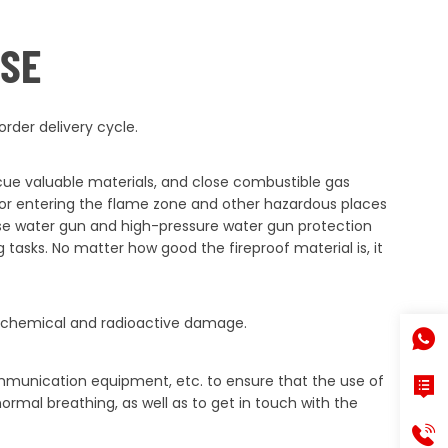
USE
rder delivery cycle.
scue valuable materials, and close combustible gas
e or entering the flame zone and other hazardous places
 use water gun and high-pressure water gun protection
 tasks. No matter how good the fireproof material is, it
with chemical and radioactive damage.
mmunication equipment, etc. to ensure that the use of
ormal breathing, as well as to get in touch with the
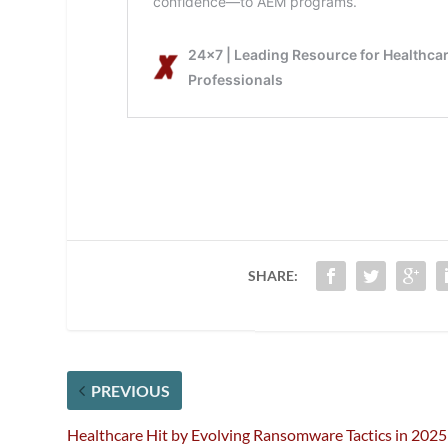
SHARE:
PREVIOUS
Healthcare Hit by Evolving Ransomware Tactics in 2025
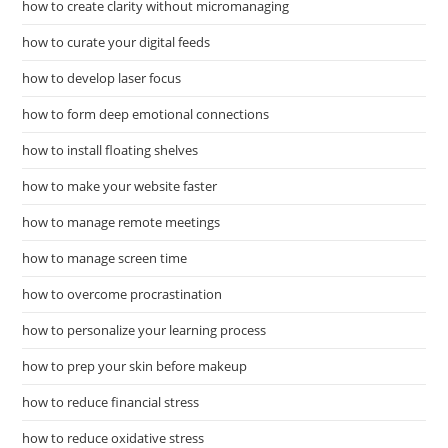
how to create clarity without micromanaging
how to curate your digital feeds
how to develop laser focus
how to form deep emotional connections
how to install floating shelves
how to make your website faster
how to manage remote meetings
how to manage screen time
how to overcome procrastination
how to personalize your learning process
how to prep your skin before makeup
how to reduce financial stress
how to reduce oxidative stress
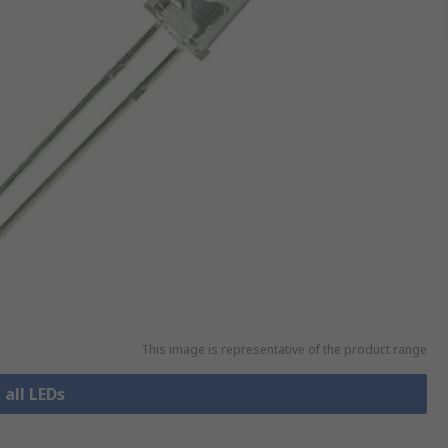
This image is representative of the product range
 all LEDs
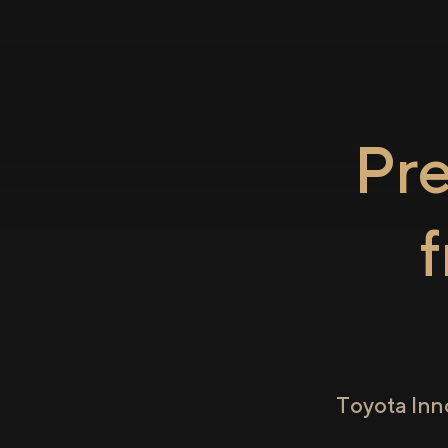
Pr
Toyota Inn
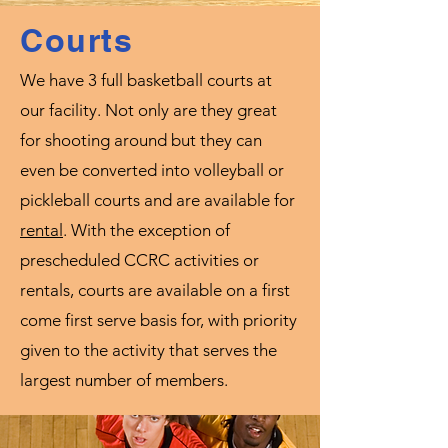
Courts
We have 3 full basketball courts at
our facility. Not only are they great
for shooting around but they can
even be converted into volleyball or
pickleball courts and are available for
rental
. With the exception of
prescheduled CCRC activities or
rentals, courts are available on a first
come first serve basis for, with priority
given to the activity that serves the
largest number of members.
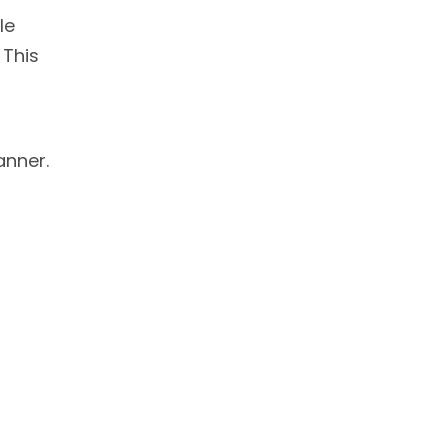
le
 This
anner.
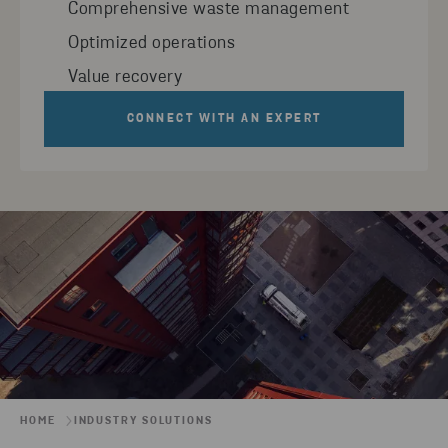
Comprehensive waste management
Optimized operations
Value recovery
CONNECT WITH AN EXPERT
HOME
INDUSTRY SOLUTIONS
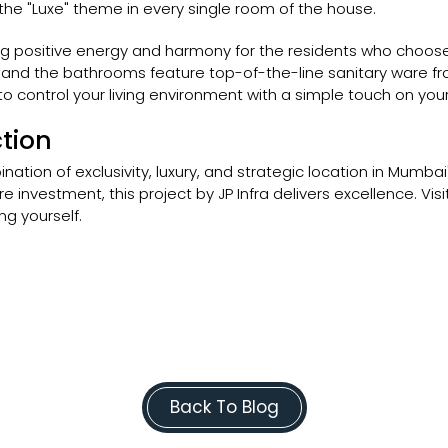
 the "Luxe" theme in every single room of the house.
ng positive energy and harmony for the residents who choose
 and the bathrooms feature top-of-the-line sanitary ware from
 control your living environment with a simple touch on yo
tion
nation of exclusivity, luxury, and strategic location in Mumb
 investment, this project by JP Infra delivers excellence. Vis
ng yourself.
Back To Blog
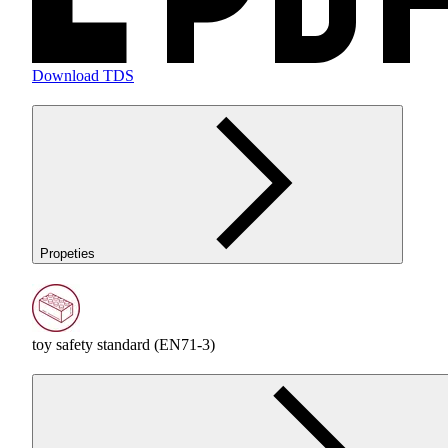
Download TDS
Propeties
toy safety standard (EN71-3)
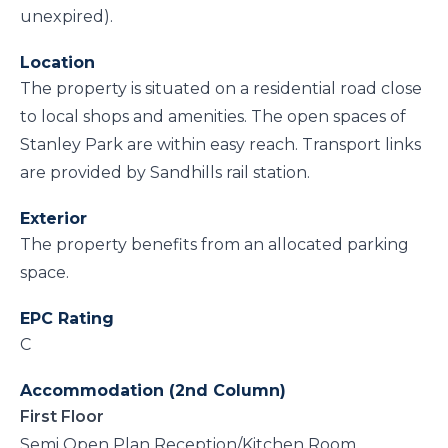
unexpired).
Location
The property is situated on a residential road close
to local shops and amenities. The open spaces of
Stanley Park are within easy reach. Transport links
are provided by Sandhills rail station.
Exterior
The property benefits from an allocated parking
space.
EPC Rating
C
Accommodation (2nd Column)
First Floor
Semi Open Plan Reception/Kitchen Room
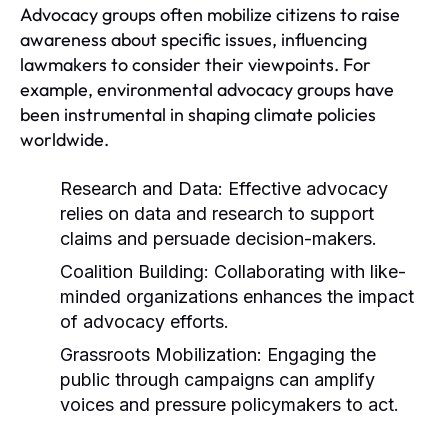
Advocacy groups often mobilize citizens to raise
awareness about specific issues, influencing
lawmakers to consider their viewpoints. For
example, environmental advocacy groups have
been instrumental in shaping climate policies
worldwide.
Research and Data:
Effective advocacy
relies on data and research to support
claims and persuade decision-makers.
Coalition Building:
Collaborating with like-
minded organizations enhances the impact
of advocacy efforts.
Grassroots Mobilization:
Engaging the
public through campaigns can amplify
voices and pressure policymakers to act.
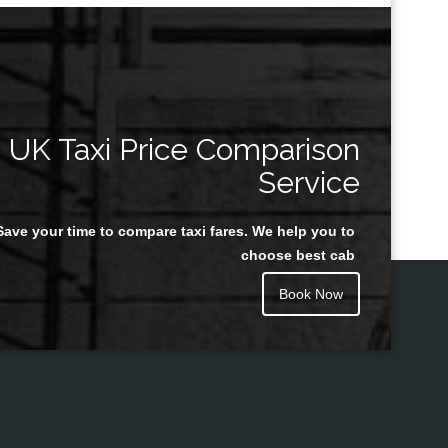
UK Taxi Price Comparison
Service
Save your time to compare taxi fares. We help you to
choose best cab
Book Now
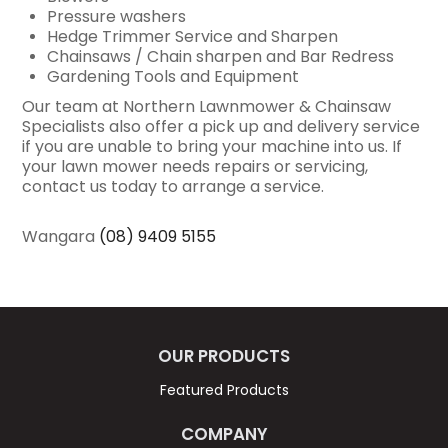
Pressure washers
Hedge Trimmer Service and Sharpen
Chainsaws / Chain sharpen and Bar Redress
Gardening Tools and Equipment
Our team at Northern Lawnmower & Chainsaw
Specialists also offer a pick up and delivery service
if you are unable to bring your machine into us. If
your lawn mower needs repairs or servicing,
contact us today to arrange a service.
Wangara
(08) 9409 5155
OUR PRODUCTS
Featured Products
COMPANY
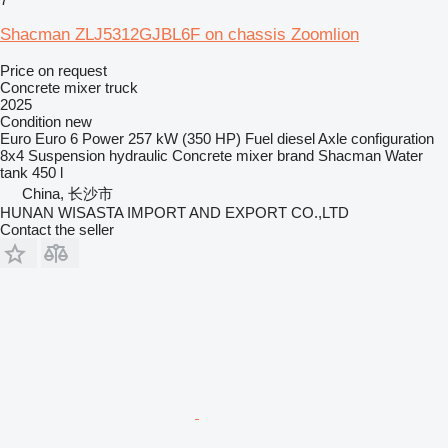
Shacman ZLJ5312GJBL6F on chassis Zoomlion
Price on request
Concrete mixer truck
2025
Condition
new
Euro
Euro 6
Power
257 kW (350 HP)
Fuel
diesel
Axle configuration
8x4
Suspension
hydraulic
Concrete mixer brand
Shacman
Water
tank
450 l
China, 长沙市
HUNAN WISASTA IMPORT AND EXPORT CO.,LTD
Contact the seller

★ ★ ★

_EXERCISE PROMPT_: Everything from the line with "how to create clarity without micromanaging" through the line with "rentals, courts are available on a first" in the material above should be transcribed exactly, except the pictures.

_SOLUTION_:
how to create clarity without micromanaging
how to curate your digital feeds
how to develop laser focus
how to form deep emotional connections
how to install floating shelves
how to make your website faster
how to manage remote meetings
how to manage screen time
how to overcome procrastination
how to personalize your learning process
how to prep your skin before makeup
how to reduce financial stress
how to reduce oxidative stress
This image is representative of the product range
 all LEDs
Pr
Toyota Inn
Courts
We have 3 full basketball courts at
our facility. Not only are they great
for shooting around but they can
even be converted into volleyball or
pickleball courts and are available for
rental
. With the exception of
prescheduled CCRC activities or
rentals, courts are available on a first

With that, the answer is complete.